Exercise objective>
Across the entries, how many lines have the string "siti" in them? Reply with only a number.

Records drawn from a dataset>
===

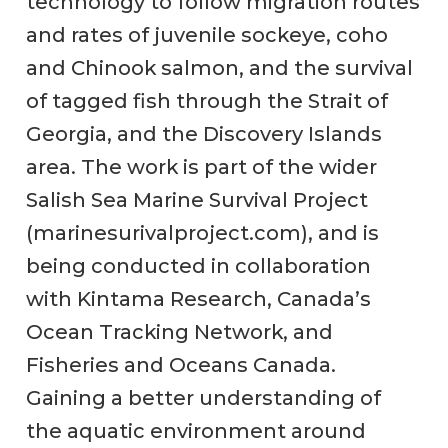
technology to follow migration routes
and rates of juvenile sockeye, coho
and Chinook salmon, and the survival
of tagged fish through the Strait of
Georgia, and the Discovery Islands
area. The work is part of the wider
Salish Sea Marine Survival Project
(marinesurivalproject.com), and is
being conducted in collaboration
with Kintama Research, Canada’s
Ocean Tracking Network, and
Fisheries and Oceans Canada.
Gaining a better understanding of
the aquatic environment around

===

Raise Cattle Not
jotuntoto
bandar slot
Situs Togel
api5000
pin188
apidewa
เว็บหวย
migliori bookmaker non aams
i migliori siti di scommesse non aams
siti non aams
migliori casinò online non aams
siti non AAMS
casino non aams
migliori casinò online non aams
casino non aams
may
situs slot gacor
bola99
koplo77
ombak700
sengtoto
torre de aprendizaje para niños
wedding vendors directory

===

Reply>
3